Empower the ROK to Deal with North Korea
President Moon Jae-in is desperate to make a deal with the North before he leaves office next year. That is a long shot, but the Biden administration should make clear that America is not going to block his efforts. That could include a specific commitment to suspend some sanctions if the two Koreas are able to reach agreement on select commercial projects, such as the revival of the Kaesong Industrial Park.
Eliminate Regulatory Barriers to Humanitarian Assistance
With even Kim discussing the possibility of food shortages in the DPRK, Washington should clear away barriers to life-saving activities carried out by non-governmental organizations. If North Korea can meet its people’s needs, then it doesn’t matter. But if outside assistance is necessary, then the West should be ready. Yet the misguided travel ban and expansive economic sanctions discourage even purely humanitarian activities.
Address China’s Strategic Concerns
U.S. policy would benefit from a more cooperative relationship with Beijing toward the North. However, the People’s Republic of China (PRC) is in no mood to grant America any freebies. Nor is the PRC’s reluctance to pressure Pyongyang surprising. China fears both a North Korean implosion as well as North Korean nuclear arsenal. And Beijing does not want to see the outcome of reunification lead to a united Korea allied with America and hosting U.S. troops on China’s border. To win the PRC’s aid will require assuaging these concerns.
Turn More Defense Responsibilities Over to the South
The United States is overburdened fiscally and no longer can afford to defend nations ranging from Europe through the Middle East to Asia. Surely its vast economic and technological advantages along with a much larger population enable Seoul to at least take over its conventional defense. If the DPRK refuses to negotiate seriously over its nuclear status, it might even make sense for South Korea to develop a countervailing arsenal.
Washington cannot force the Kim regime to negotiate. Western officials often cannot understand why Pyongyang does what it does. The problem is not that Kim or his minions are crazy. Rather, the regime’s political imperatives often are obscure, and seemingly counterproductive in dealing with the rest of the world. Indeed, most people only see through a glass into the North. It is possible that the conventional wisdom about North Korea’s most basic realities, such as whether Kim’s rule is absolute or conditional, is wrong.
Nevertheless, the United States has no choice but to remain ready to engage the North. The Rand Corporation and Asan Institute warn that Pyongyang could have two hundred nuclear weapons before the decade is out. After China intervened in the Korean War, Gen. Douglas MacArthur exclaimed: “We face an entirely new war.” With that kind of nuclear arsenal, the United States and its allies would face an entirely new adversary.

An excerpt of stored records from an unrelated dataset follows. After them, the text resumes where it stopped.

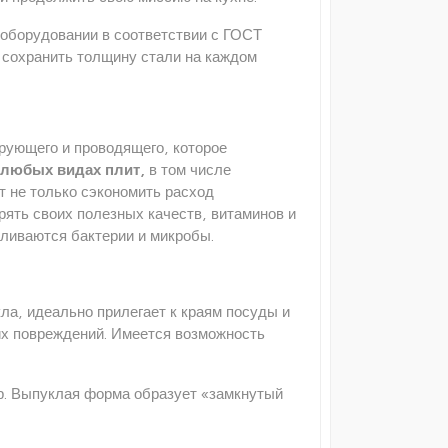
оборудовании в соответствии с ГОСТ
 сохранить толщину стали на каждом
рующего и проводящего, которое
 любых видах плит,
в том числе
т не только сэкономить расход
ерять своих полезных качеств, витаминов и
пливаются бактерии и микробы.
ла, идеально прилегает к краям посуды и
их повреждений. Имеется возможность
р. Выпуклая форма образует «замкнутый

The DPRK has been a difficult and dangerous state for its entire seventy-three-year existence. There is no reason to expect that to change along with the advent of the Biden presidency. The president and his foreign policy team might hope not to think much about North Korea. But North Korea is going to be thinking about them.
Doug Bandow is a Senior Fellow at the Cato Institute. A former Special Assistant to President Ronald Reagan, he is the author of several books, including Tripwire: Korea and U.S. Foreign Policy in a Changed World and co-author of The Korean Conundrum: America’s Troubled Relations with North and South Korea.